TRIVIUM scheinen die Dinge schon seit einiger Zeit gerne ohne lange Vorankündigung zu tun, was sich schon an der vergleichsweise kurzen Promophase zu ihrem nach wie vor aktuellen Album „In The Court Of The Dragon“ ablesen ließ. Ebenso abrupt trennte sich die Truppe nach knapp zehn Jahren von ihrem Drummer Alex Bent und auch die von ebenjenem Felldrescher als letzte Amtshandlung eingespielte EP „Struck Dead“ fand vonseiten der Band bis kurz vor Release keinerlei Erwähnung. Die schönsten Überraschungen sind natürlich die angenehmen und TRIVIUM-Fans dürften von diesem Appetithappen überaus angenehm überrascht sein.
Los geht es mit „Bury Me With My Screams“, einer Nummer, die der EP dank ihrer jugendlich-ungestümen Thrash-Riffs nebst Metalcore-Refrain aus dem Bilderbuch einen ganz schön charmanten Einstieg verschafft, erinnert sie doch an die Zeiten des Durchbruch-Albums „Ascendancy“. Davon abgesehen hat man es hier mit einem typischen und überaus gut gelungenen EP-Song zu tun, der alle stilbildenden Elemente des TRIVIUM-Sounds in Vollendung enthält, ohne dabei große Überraschungen bereitzuhalten – als Opener also perfekt.
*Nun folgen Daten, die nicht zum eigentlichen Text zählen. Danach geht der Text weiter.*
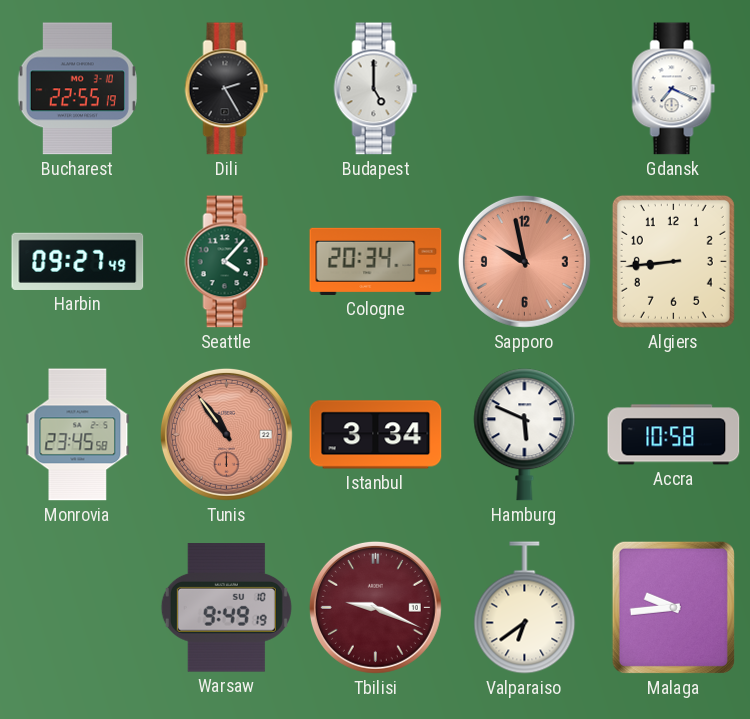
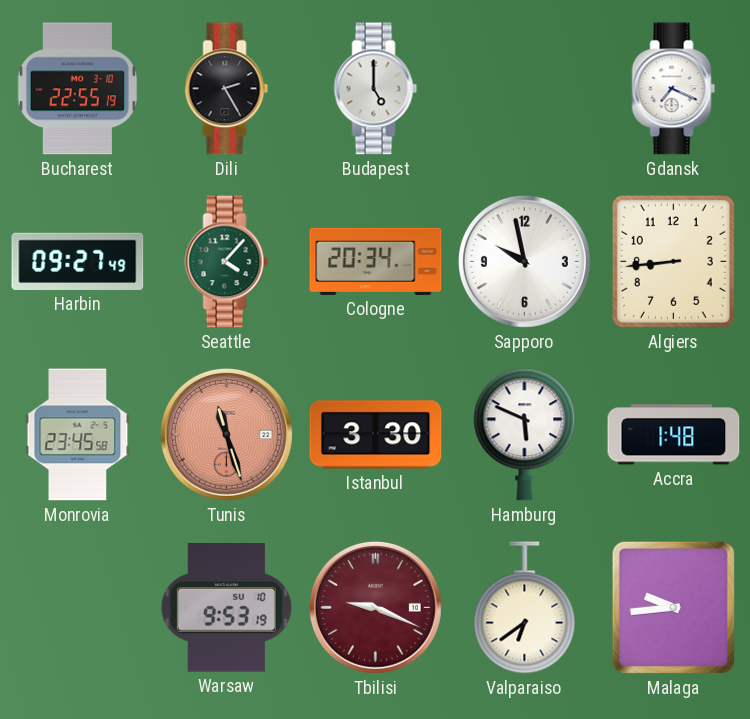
Sapporo dial: salmon -> white
Tunis: 10:54 -> 11:27
Istanbul: 3:34 -> 3:30
Accra: 10:58 -> 1:48
Warsaw: 9:49 -> 9:53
Mit dem Titeltrack folgt sodann eine weitaus sperrigere Nummer. „Struck Dead (Pain Is Easier To Remember)“ lässt mit seiner kantigen Strophe und dem trotz einiger Eingängigkeit schwerer verdaulichen Refrain an Alben wie „In Waves“ denken und legt damit die Parallelen neueren TRIVIUM-Materials zu MACHINE HEAD offen. Insgesamt ist Track zwei von drei ein beeindruckend durchdachter Song, der – ähnlich wie das Material von seinerzeit „In Waves“ – ab und an ein wenig arg verkopft wirkt.
Abschluss und gleichzeitig Höhepunkt von „Struck Dead“ ist „Six Walls Surround Me“. Nach dem Sperrfeuer der vorangegangenen Stücke überrascht der Titel zunächst mit einem pathoslastigen Intro, das von perlenden Akustik-Gitarren getragen wird. Diese Ruhe wird jedoch jäh von kernigem Modern Thrash zerrissen, was einen Song bedeutet, der auch auf dem letzten Album von TRIVIUM hätte stehen können. Das Highlight des gut siebenminütigen Tracks ist nach dem Gänsehaut-Refrain der großartige Instrumentalpart mit seinem dem Heavy Metal entliehenen Doppel-Gitarrenlauf.
Im Zeitalter der Streaming-Plattformen ergibt eine vornehmlich digital angebotene EP sicherlich Sinn. Eingefleischte Sammler sollen mit der 12″-Vinylfassung zufriedengestellt werden, aber trotzdem wäre eine CD-Veröffentlichung sicher kein Kostengrab gewesen. Ungeachtet seiner Darreichungsform offenbart „Struck Dead“ einmal mehr das schwindelerregend hohe musikalische Niveau, auf dem sich TRIVIUM bewegen. Angefangen bei seinem recht erwartbaren Opener bietet die EP einen ebenso energiegeladenen wie emotionalen musikalischen Ritt, dessen einziger wirklicher Nachteil der ist, dass er viel zu schnell vorbei ist.